Although the records contain pictures, only their text should be repeated, exactly as it stands.

*** Opening of RECORD SET ***

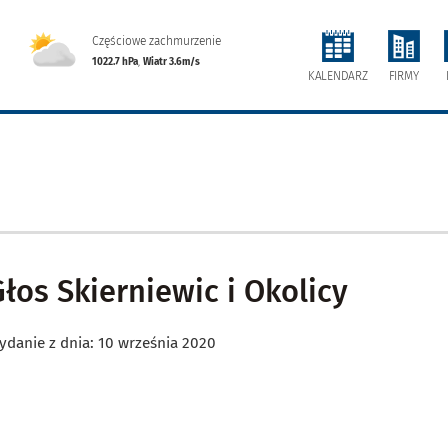
Częściowe zachmurzenie
1022.7 hPa
,
Wiatr 3.6m/s
FIRMY
KALENDARZ
Głos Skierniewic i Okolicy
ydanie z dnia: 10 września 2020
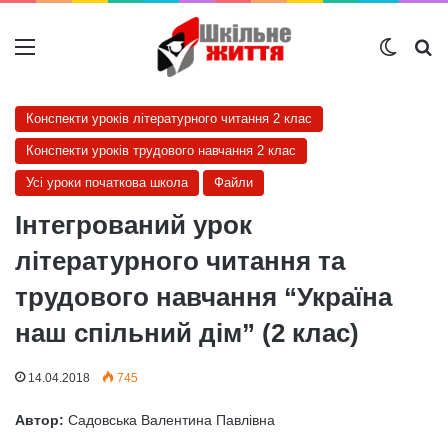
Меню
Switch
Ш
Конспекти уроків літературного читання 2 клас
Конспекти уроків трудового навчання 2 клас
Усі уроки початкова школа
Файли
Інтегрований урок
літературного читання та
трудового навчання “Україна
наш спільний дім” (2 клас)
14.04.2018
745
Автор:
Садовська Валентина Павлівна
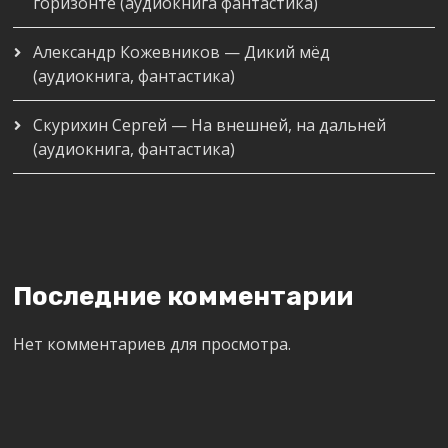
горизонте (аудиокнига фантастика)
Александр Кожевников — Дикий мёд
(аудиокнига, фантастика)
Скурихин Сергей — На внешней, на дальней
(аудиокнига, фантастика)
Последние комментарии
Нет комментариев для просмотра.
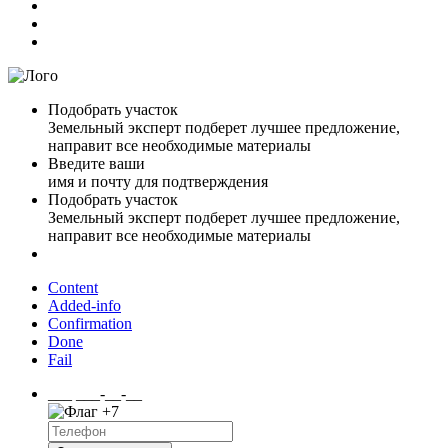
Подобрать участок
Земельный эксперт подберет лучшее предложение,
направит все необходимые материалы
Введите ваши
имя и почту для подтверждения
Подобрать участок
Земельный эксперт подберет лучшее предложение,
направит все необходимые материалы
Content
Added-info
Confirmation
Done
Fail
___ ___-__-__
+7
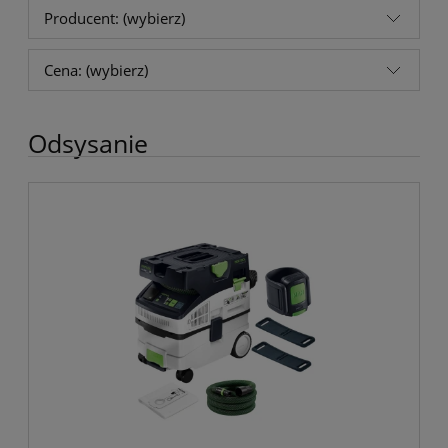
Producent: (wybierz)
Cena: (wybierz)
Odsysanie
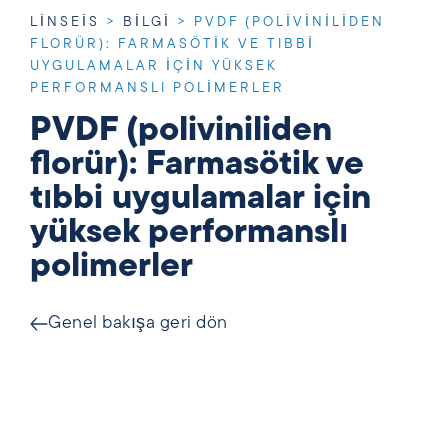
LINSEIS
>
BILGI
>
PVDF (POLIVINILIDEN
FLORÜR): FARMASÖTIK VE TIBBI
UYGULAMALAR IÇIN YÜKSEK
PERFORMANSLI POLIMERLER
PVDF (poliviniliden
florür): Farmasötik ve
tıbbi uygulamalar için
yüksek performanslı
polimerler
Genel bakışa geri dön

*** Close of RECORD SET ***

### WRITTEN RESPONSE
Częściowe zachmurzenie
1022.7 hPa
,
Wiatr 3.6m/s
FIRMY
KALENDARZ
Głos Skierniewic i Okolicy
ydanie z dnia: 10 września 2020
Меню
Switch
Ш
Конспекти уроків літературного читання 2 клас
Конспекти уроків трудового навчання 2 клас
Усі уроки початкова школа
Файли
Інтегрований урок
літературного читання та
трудового навчання “Україна
наш спільний дім” (2 клас)
14.04.2018
745
Автор:
Садовська Валентина Павлівна
горизонте (аудиокнига фантастика)
Александр Кожевников — Дикий мёд
(аудиокнига, фантастика)
Скурихин Сергей — На внешней, на дальней
(аудиокнига, фантастика)
Последние комментарии
Нет комментариев для просмотра.
Подобрать участок
Земельный эксперт подберет лучшее предложение,
направит все необходимые материалы
Введите ваши
имя и почту для подтверждения
Подобрать участок
Земельный эксперт подберет лучшее предложение,
направит все необходимые материалы
Content
Added-info
Confirmation
Done
Fail
___ ___-__-__
+7
Producent: (wybierz)
Cena: (wybierz)
Odsysanie
LINSEIS
>
BILGI
>
PVDF (POLIVINILIDEN
FLORÜR): FARMASÖTIK VE TIBBI
UYGULAMALAR IÇIN YÜKSEK
PERFORMANSLI POLIMERLER
PVDF (poliviniliden
florür): Farmasötik ve
tıbbi uygulamalar için
yüksek performanslı
polimerler
Genel bakışa geri dön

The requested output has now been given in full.